Il pubblico presente ha recepito tutto ciò. È  stato come una catarsi e rendersi consapevoli che la nostra cattiveria umana faccia parte del nostro essere. Questo come pubblico ci spaventa.

Questo è quello che ho pensato anche io nel preparare questo lavoro. Io però non ho molto merito in questo lavoro perché è stato Gallione che lo ha scritto. All’inizio non avevo la certezza che sarebbe stato recepito in questo modo quando andammo a fare le prove e oggi invece mi da la consapevolezza che stiamo facendo qualcosa di buono.

L’arte salverà questo mondo e questa umanità? Quanto è importante portare avanti con l’arte queste memorie?

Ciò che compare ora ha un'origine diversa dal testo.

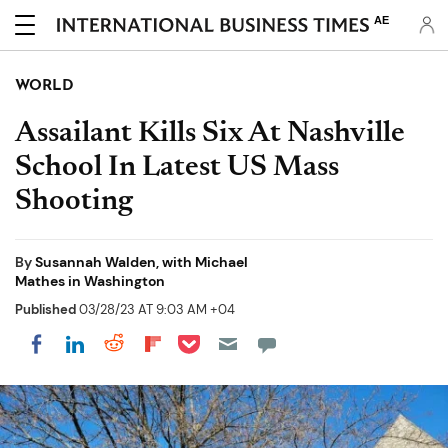
AE
WORLD
Assailant Kills Six At Nashville
School In Latest US Mass
Shooting
By
Susannah Walden, with Michael
Mathes in Washington
Published
03/28/23 AT 9:03 AM +04
Share on Pocket
Share on LinkedIn
Share on Reddit
Share on Flipboard
Share on Facebook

Io non so se si conosce Isaac Bashevis Singer come scrittore premio Nobel. Scriveva in lingua Yiddish ed è stato tradotto anche in inglese e dovette fuggire negli Stati Uniti d’America. Ciò che mi ha colpito è che  Singer, nonostante racconti del ghetto di Varsavia e altri fatti, affermò che in una famiglia ebrea i genitori cercano di diventare ricchi in modo da permettere ai figli di diventare degli artisti, dei grandi musicisti, poeti, scrittori, ecc., perché c’è questa consapevolezza che l’arte è qualcosa di fondamentale per l’umanità. Questo è bellissimo, cercare di poter permettere a uno dei propri discendenti di diventare un’artista.

C’è un sogno di Remo Girone?

No veramente no. Io ho sempre di essere adatto a fare certi personaggi come quelli del teatro di William Shakespeare o del teatro greco, però sono sempre stato consapevole dell’esigenza di un occhio esterno, come quello di un regista, perché ho recitato in parti dove pensavo di non essere adatto, mentre invece si ottenevano dei risultati straordinari. Invece affrontare altre cose dove pensavo che avrebbero avuto un esito favorevole, non ottenevo al contrario uno stesso risultato. Perciò non ho sogni particolari nel mio lavoro perché si necessita un occhio esterno del regista.

Sua moglie l’aiuta in queste sue scelte?

Mia moglie è fondamentale. Quando possiamo noi lavoriamo sempre insieme. Per esempio la lettura in Quirinale delle lettere di ebrei italiani, all’epoca in cui uscirono le leggi razziali, le abbiamo lette insieme.